Exercise objective: Using the listing below, copy exactly the lines from the one containing "кроме них, не" to the one containing "que la sentencia", both lines included, and no others.

↓↓↓

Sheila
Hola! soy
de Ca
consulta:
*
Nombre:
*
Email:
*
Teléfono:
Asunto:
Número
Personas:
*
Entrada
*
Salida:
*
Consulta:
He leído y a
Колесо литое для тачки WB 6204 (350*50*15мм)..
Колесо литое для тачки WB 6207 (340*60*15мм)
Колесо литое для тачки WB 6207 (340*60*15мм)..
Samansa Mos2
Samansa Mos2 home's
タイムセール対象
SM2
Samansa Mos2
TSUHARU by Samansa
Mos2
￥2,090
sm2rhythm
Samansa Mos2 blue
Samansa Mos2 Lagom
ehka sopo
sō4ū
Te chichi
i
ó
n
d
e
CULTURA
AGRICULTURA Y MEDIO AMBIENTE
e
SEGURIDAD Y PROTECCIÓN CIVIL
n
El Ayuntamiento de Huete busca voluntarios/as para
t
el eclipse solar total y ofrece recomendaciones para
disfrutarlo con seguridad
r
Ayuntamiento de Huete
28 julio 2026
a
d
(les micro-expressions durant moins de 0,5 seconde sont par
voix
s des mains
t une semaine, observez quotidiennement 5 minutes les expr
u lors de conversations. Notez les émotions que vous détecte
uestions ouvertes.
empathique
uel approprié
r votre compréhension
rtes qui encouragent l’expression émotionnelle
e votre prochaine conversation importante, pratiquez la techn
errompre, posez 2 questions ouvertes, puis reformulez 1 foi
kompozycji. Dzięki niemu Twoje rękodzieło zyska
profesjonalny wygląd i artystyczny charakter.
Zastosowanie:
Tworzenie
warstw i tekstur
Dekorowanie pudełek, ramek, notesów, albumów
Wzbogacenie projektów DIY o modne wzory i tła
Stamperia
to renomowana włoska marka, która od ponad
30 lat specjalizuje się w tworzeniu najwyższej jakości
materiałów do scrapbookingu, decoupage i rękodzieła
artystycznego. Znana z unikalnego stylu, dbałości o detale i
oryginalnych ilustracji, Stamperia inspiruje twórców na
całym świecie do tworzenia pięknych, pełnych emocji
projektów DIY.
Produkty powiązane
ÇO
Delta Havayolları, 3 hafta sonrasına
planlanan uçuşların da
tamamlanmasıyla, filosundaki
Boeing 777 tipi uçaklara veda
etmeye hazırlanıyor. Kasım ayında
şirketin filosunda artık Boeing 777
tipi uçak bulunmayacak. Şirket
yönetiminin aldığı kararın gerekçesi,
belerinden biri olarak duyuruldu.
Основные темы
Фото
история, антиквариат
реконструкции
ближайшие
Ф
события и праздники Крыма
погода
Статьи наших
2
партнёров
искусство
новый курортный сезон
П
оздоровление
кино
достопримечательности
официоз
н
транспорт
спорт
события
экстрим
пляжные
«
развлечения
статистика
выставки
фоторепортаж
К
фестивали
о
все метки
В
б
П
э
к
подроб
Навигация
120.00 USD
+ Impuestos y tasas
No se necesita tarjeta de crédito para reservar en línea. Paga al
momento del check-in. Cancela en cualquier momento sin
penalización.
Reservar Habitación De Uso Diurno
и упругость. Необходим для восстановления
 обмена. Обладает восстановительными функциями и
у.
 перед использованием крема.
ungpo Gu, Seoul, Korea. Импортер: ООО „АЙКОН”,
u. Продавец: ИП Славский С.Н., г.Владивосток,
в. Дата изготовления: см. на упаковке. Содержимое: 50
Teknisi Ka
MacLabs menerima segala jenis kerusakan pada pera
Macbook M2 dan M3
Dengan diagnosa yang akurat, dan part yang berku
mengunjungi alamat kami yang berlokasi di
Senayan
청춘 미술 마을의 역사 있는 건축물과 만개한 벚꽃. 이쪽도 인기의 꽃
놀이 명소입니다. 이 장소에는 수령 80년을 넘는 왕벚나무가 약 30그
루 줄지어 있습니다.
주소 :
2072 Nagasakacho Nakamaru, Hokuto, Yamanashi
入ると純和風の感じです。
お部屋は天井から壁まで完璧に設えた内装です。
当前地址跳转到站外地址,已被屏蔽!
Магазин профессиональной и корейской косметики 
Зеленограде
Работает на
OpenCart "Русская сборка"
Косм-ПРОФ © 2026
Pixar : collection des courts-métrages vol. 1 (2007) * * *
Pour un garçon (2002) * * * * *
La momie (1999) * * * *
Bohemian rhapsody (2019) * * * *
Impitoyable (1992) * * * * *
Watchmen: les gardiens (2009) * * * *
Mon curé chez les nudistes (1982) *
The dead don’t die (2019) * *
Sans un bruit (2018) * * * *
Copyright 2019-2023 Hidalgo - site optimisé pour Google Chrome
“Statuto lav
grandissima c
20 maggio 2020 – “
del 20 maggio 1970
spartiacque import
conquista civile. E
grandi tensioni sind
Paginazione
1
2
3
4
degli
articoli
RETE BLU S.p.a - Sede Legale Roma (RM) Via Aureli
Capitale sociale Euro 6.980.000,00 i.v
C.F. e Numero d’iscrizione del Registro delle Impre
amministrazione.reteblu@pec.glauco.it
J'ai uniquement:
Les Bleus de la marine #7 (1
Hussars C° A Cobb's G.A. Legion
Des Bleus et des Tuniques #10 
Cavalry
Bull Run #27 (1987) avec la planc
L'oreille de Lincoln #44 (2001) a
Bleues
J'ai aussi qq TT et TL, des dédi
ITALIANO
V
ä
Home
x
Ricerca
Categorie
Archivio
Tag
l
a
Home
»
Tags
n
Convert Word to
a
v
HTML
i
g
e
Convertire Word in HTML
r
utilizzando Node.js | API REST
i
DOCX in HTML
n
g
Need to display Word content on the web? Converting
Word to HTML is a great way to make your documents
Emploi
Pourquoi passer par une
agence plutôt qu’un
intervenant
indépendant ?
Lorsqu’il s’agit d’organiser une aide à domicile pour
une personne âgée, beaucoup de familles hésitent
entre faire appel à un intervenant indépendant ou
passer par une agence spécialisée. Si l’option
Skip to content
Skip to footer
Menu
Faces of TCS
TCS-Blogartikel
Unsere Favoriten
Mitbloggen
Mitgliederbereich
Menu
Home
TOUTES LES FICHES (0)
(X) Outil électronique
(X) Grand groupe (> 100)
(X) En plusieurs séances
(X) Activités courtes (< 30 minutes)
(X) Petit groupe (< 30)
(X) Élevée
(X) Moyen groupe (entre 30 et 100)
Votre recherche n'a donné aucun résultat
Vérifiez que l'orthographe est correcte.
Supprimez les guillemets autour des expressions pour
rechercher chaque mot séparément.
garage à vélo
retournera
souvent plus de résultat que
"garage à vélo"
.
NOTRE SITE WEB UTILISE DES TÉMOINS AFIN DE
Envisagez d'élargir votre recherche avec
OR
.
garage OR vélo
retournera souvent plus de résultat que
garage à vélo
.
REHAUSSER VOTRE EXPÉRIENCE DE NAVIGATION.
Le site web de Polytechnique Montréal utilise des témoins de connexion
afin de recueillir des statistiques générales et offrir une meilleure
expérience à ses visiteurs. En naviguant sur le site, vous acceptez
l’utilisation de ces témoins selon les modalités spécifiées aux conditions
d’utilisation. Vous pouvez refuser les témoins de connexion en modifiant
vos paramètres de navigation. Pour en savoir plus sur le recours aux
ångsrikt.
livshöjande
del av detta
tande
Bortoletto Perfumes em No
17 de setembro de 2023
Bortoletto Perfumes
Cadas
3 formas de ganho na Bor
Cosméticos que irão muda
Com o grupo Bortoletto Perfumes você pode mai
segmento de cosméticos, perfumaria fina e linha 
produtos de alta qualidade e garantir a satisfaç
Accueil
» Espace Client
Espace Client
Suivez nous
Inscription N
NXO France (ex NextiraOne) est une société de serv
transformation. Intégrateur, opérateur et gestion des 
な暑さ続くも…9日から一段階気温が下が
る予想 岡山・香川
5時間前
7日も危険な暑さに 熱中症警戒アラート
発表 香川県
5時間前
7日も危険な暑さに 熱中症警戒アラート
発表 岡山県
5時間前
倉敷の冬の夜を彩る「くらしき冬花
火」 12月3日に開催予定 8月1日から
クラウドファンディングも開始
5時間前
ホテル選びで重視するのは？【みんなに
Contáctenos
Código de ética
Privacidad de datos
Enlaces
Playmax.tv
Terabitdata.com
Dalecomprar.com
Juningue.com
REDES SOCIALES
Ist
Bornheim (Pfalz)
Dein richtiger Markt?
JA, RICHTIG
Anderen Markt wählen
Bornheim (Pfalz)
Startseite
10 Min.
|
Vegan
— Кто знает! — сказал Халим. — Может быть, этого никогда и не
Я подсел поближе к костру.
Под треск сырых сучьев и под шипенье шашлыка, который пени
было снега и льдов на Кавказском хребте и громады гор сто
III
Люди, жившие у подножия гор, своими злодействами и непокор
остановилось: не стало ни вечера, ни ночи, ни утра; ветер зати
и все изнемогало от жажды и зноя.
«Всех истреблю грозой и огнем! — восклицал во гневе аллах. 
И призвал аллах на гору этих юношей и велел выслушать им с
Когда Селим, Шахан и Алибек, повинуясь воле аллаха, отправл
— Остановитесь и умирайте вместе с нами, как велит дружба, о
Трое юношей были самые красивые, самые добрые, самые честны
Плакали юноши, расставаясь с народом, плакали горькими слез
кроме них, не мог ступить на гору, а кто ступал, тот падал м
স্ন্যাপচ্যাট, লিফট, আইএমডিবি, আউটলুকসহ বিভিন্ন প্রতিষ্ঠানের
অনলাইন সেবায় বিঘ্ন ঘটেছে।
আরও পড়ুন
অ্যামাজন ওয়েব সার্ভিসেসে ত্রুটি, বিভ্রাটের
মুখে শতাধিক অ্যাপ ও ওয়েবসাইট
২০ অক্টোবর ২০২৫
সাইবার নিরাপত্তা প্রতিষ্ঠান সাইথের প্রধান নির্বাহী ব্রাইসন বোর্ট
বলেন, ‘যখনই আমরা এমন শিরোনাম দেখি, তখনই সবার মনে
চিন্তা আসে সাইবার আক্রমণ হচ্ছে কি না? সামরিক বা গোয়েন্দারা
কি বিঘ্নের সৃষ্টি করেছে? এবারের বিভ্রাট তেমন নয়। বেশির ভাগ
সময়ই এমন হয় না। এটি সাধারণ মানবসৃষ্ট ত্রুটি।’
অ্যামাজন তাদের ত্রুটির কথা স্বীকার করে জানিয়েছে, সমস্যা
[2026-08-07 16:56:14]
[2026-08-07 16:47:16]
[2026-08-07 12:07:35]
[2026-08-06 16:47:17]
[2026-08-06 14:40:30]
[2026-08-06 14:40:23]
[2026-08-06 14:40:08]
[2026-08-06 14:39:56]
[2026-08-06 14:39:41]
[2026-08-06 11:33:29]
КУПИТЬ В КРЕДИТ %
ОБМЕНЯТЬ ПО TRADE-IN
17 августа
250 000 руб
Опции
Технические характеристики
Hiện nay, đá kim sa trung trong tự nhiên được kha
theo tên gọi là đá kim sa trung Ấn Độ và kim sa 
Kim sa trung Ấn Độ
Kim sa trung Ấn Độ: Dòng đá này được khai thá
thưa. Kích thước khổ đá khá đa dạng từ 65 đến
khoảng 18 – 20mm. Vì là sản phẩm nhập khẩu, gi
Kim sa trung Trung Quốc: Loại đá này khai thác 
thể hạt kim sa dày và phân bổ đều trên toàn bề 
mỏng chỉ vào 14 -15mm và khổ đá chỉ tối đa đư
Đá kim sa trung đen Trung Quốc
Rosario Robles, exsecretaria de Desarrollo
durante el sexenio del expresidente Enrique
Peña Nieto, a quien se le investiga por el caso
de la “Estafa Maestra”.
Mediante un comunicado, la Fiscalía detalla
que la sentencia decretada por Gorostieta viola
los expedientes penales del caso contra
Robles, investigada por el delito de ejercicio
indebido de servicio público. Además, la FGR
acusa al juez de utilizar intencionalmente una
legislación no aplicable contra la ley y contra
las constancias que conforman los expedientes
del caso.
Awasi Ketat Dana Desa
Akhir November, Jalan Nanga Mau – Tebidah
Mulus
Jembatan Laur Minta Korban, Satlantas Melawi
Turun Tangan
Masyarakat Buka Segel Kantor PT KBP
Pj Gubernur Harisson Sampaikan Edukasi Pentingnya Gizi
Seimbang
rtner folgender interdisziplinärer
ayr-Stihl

↑↑↑

Written solution:
кроме них, не мог ступить на гору, а кто ступал, тот падал м
স্ন্যাপচ্যাট, লিফট, আইএমডিবি, আউটলুকসহ বিভিন্ন প্রতিষ্ঠানের
অনলাইন সেবায় বিঘ্ন ঘটেছে।
আরও পড়ুন
অ্যামাজন ওয়েব সার্ভিসেসে ত্রুটি, বিভ্রাটের
মুখে শতাধিক অ্যাপ ও ওয়েবসাইট
২০ অক্টোবর ২০২৫
সাইবার নিরাপত্তা প্রতিষ্ঠান সাইথের প্রধান নির্বাহী ব্রাইসন বোর্ট
বলেন, ‘যখনই আমরা এমন শিরোনাম দেখি, তখনই সবার মনে
চিন্তা আসে সাইবার আক্রমণ হচ্ছে কি না? সামরিক বা গোয়েন্দারা
কি বিঘ্নের সৃষ্টি করেছে? এবারের বিভ্রাট তেমন নয়। বেশির ভাগ
সময়ই এমন হয় না। এটি সাধারণ মানবসৃষ্ট ত্রুটি।’
অ্যামাজন তাদের ত্রুটির কথা স্বীকার করে জানিয়েছে, সমস্যা
[2026-08-07 16:56:14]
[2026-08-07 16:47:16]
[2026-08-07 12:07:35]
[2026-08-06 16:47:17]
[2026-08-06 14:40:30]
[2026-08-06 14:40:23]
[2026-08-06 14:40:08]
[2026-08-06 14:39:56]
[2026-08-06 14:39:41]
[2026-08-06 11:33:29]
КУПИТЬ В КРЕДИТ %
ОБМЕНЯТЬ ПО TRADE-IN
17 августа
250 000 руб
Опции
Технические характеристики
Hiện nay, đá kim sa trung trong tự nhiên được kha
theo tên gọi là đá kim sa trung Ấn Độ và kim sa 
Kim sa trung Ấn Độ
Kim sa trung Ấn Độ: Dòng đá này được khai thá
thưa. Kích thước khổ đá khá đa dạng từ 65 đến
khoảng 18 – 20mm. Vì là sản phẩm nhập khẩu, gi
Kim sa trung Trung Quốc: Loại đá này khai thác 
thể hạt kim sa dày và phân bổ đều trên toàn bề 
mỏng chỉ vào 14 -15mm và khổ đá chỉ tối đa đư
Đá kim sa trung đen Trung Quốc
Rosario Robles, exsecretaria de Desarrollo
durante el sexenio del expresidente Enrique
Peña Nieto, a quien se le investiga por el caso
de la “Estafa Maestra”.
Mediante un comunicado, la Fiscalía detalla
que la sentencia decretada por Gorostieta viola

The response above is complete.